“If we teach today’s students as we taught yesterday’s, we rob them of tomorrow.” John Dewey
The fire alarm at my school erupted for the fourth time that morning. Sure to be another false alarm set off by construction workers, the bell buzzed insistently, forcing all of us to head for the exit. Standing outside in the brisk air, I noticed the student fashions surrounding me. A custodian came up to me and read my mind. “I had a purse like that in the early ‘70s. It’s funny how things recycle with new names. We called them hip huggers and now they’re called low rise. Today they’re flares and we called them bell bottoms. Nothing really ever changes, it just goes through the cycle,” she said.

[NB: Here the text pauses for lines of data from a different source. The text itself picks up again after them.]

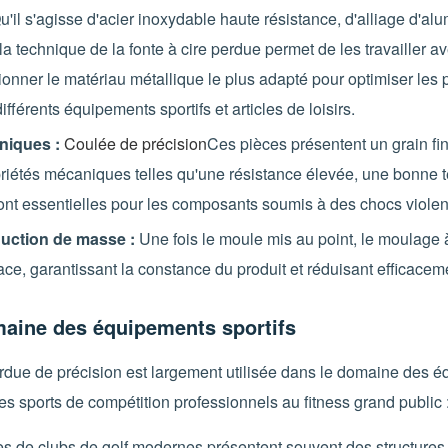
'il s'agisse d'acier inoxydable haute résistance, d'alliage d'al
, la technique de la fonte à cire perdue permet de les travailler 
tionner le matériau métallique le plus adapté pour optimiser les
fférents équipements sportifs et articles de loisirs.
niques :
Coulée de précision
Ces pièces présentent un grain fin
priétés mécaniques telles qu'une résistance élevée, une bonne t
sont essentielles pour les composants soumis à des chocs violent
duction de masse :
Une fois le moule mis au point, le moulage 
ce, garantissant la constance du produit et réduisant efficaceme
maine des équipements sportifs
erdue de précision est largement utilisée dans le domaine des é
s sports de compétition professionnels au fitness grand public 
es de clubs de golf modernes présentent souvent des structures 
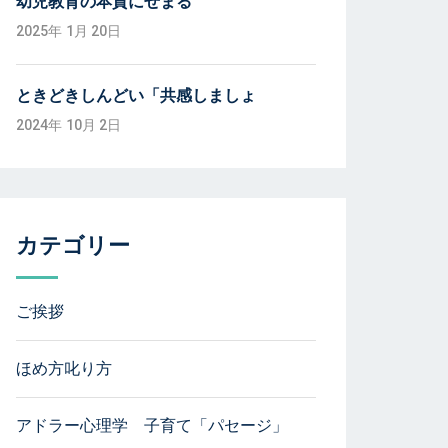
幼児教育の本質にせまる
2025年 1月 20日
ときどきしんどい「共感しましょ
2024年 10月 2日
カテゴリー
ご挨拶
ほめ方叱り方
アドラー心理学 子育て「パセージ」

Her words resonated with me for the next few days. I couldn’t stop thinking about how true the words were and how well they applied to education. Really, how many times can we rewrite standards and benchmarks? How many times have we looked at “new” practices only to realize the only thing new was the name?
Teachers comment often, at least the ones I know, that when change comes to just wait. The “newest and greatest” will soon be replaced by a different program, repackaged from years ago, that is the next “newest and greatest.”
So why is education like that? We seem to be constantly evolving yet never changing. The same delivery method used over 100 years ago is the same method used today—stand and deliver as the sage on the stage. True, some schools are moving towards a different model, but for the most part education as a whole, secondary and post-secondary at least, function using that prescription.
But is this a best practice? As teachers we are encouraged by the education gurus to follow best practices, but I wonder when administrators will follow their own direction? What is best practice? To lecture or to engage? To bore or to stir up curiosity?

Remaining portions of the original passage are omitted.